(RECORDS TO PROCESS):
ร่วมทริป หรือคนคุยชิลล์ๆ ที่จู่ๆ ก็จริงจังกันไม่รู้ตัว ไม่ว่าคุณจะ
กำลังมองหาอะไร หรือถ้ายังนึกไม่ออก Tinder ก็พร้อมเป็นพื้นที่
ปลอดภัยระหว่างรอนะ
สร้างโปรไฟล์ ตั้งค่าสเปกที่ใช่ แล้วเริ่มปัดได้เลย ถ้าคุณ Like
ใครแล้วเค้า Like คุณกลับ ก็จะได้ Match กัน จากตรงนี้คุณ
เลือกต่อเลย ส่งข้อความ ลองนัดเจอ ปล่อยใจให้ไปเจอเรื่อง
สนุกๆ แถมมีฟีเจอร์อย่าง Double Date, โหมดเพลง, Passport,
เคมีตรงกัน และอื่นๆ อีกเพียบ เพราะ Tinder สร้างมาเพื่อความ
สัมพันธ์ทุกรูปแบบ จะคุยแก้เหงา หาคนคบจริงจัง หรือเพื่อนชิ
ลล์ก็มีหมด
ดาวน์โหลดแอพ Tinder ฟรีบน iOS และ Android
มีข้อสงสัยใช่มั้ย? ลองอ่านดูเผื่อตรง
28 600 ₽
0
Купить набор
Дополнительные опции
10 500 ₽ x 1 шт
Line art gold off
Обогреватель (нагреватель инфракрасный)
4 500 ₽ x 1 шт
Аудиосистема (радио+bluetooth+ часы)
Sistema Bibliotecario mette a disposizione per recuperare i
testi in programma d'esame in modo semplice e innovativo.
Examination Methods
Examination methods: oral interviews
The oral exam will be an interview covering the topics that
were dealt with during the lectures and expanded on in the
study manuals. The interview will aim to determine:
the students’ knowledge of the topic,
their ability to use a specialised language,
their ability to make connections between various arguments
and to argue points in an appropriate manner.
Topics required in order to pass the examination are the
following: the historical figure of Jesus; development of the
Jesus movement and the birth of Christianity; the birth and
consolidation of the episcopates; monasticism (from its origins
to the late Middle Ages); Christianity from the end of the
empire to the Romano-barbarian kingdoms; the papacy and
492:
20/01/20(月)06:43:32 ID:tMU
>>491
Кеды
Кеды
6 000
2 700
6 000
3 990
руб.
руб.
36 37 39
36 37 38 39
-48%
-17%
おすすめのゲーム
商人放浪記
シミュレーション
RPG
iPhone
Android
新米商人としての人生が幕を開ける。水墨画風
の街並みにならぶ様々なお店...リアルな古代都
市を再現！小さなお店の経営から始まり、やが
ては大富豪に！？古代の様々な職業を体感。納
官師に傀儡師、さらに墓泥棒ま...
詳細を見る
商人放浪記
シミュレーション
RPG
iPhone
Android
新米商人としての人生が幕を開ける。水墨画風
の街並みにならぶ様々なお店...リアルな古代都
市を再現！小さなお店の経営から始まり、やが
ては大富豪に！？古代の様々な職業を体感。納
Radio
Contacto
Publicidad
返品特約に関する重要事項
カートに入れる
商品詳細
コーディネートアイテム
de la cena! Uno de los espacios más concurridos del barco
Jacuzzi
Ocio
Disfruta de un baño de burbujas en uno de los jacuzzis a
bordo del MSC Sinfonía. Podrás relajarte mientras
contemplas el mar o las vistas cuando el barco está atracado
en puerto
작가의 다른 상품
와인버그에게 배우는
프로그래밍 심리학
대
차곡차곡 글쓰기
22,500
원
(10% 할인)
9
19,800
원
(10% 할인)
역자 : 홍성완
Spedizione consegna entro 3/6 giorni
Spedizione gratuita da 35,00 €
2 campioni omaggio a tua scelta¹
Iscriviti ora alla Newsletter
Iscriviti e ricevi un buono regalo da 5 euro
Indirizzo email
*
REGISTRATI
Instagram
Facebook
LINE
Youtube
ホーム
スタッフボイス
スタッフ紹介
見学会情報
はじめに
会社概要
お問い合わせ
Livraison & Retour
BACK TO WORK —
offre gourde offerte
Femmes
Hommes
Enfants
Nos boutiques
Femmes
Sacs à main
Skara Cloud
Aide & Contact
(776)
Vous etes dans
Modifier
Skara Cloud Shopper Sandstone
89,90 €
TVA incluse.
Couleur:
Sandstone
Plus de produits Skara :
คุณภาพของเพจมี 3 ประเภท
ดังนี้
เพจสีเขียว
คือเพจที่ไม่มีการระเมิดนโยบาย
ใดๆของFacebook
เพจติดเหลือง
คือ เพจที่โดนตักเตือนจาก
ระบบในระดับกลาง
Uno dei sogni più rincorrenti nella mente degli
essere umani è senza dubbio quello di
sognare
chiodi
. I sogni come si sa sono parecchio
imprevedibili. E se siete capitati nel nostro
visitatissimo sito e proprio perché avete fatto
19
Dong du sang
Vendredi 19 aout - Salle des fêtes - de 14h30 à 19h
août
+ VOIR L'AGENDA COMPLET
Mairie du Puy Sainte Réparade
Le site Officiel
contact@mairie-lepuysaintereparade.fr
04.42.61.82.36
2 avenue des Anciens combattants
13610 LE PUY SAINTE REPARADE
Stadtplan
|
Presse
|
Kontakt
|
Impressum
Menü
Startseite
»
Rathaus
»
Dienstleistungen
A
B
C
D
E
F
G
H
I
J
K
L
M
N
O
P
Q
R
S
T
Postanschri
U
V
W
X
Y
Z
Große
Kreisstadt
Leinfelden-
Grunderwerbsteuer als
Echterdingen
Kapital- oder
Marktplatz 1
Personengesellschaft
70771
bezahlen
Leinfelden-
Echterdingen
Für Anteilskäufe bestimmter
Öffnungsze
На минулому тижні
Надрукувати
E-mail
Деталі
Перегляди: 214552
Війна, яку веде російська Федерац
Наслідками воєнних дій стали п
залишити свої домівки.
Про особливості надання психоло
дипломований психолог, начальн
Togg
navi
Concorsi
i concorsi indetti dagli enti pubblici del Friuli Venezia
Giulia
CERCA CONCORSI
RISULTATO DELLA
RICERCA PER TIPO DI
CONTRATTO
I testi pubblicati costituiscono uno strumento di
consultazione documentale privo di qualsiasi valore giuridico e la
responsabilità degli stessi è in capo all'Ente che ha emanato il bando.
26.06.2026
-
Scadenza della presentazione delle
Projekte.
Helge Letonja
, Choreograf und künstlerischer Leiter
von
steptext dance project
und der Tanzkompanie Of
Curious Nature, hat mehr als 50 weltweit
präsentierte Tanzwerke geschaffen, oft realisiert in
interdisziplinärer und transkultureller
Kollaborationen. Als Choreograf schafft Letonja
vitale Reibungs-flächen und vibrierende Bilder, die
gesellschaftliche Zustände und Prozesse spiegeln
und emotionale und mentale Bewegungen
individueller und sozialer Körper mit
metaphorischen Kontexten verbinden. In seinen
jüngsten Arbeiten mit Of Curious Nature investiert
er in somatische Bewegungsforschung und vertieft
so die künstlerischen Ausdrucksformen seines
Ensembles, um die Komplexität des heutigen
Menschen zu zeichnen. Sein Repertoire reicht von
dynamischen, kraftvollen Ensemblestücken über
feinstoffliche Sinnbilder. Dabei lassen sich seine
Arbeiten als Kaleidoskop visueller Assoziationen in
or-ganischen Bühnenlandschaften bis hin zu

(YOUR TASK): Output should match, line for line, the stretch of the material above from the line holding "Sistema Bibliotecario mette" through the line holding "the students’ knowledge".

(RESPONSE):
Sistema Bibliotecario mette a disposizione per recuperare i
testi in programma d'esame in modo semplice e innovativo.
Examination Methods
Examination methods: oral interviews
The oral exam will be an interview covering the topics that
were dealt with during the lectures and expanded on in the
study manuals. The interview will aim to determine:
the students’ knowledge of the topic,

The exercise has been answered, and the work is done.